DATA UNDER STUDY START

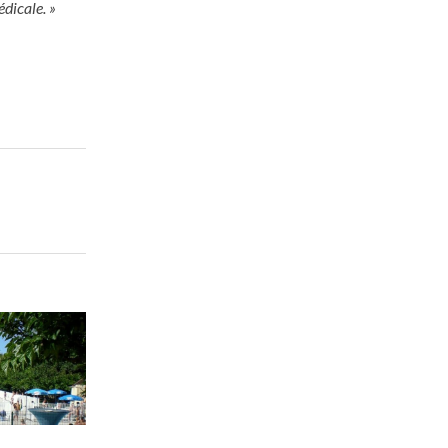
édicale. »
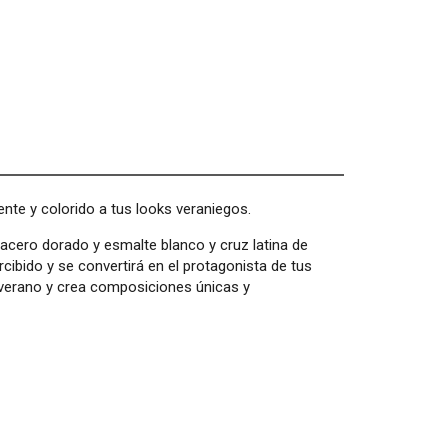
te y colorido a tus looks veraniegos.
cero dorado y esmalte blanco y cruz latina de
ibido y se convertirá en el protagonista de tus
 verano y crea composiciones únicas y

DATA UNDER STUDY END

▶ [ABOUT THIS TASK]:
Copy out all the data without changing anything, and drop the pictures.

▶ [WRITTEN ANSWER]:
édicale. »
te y colorido a tus looks veraniegos.
cero dorado y esmalte blanco y cruz latina de
ibido y se convertirá en el protagonista de tus
 verano y crea composiciones únicas y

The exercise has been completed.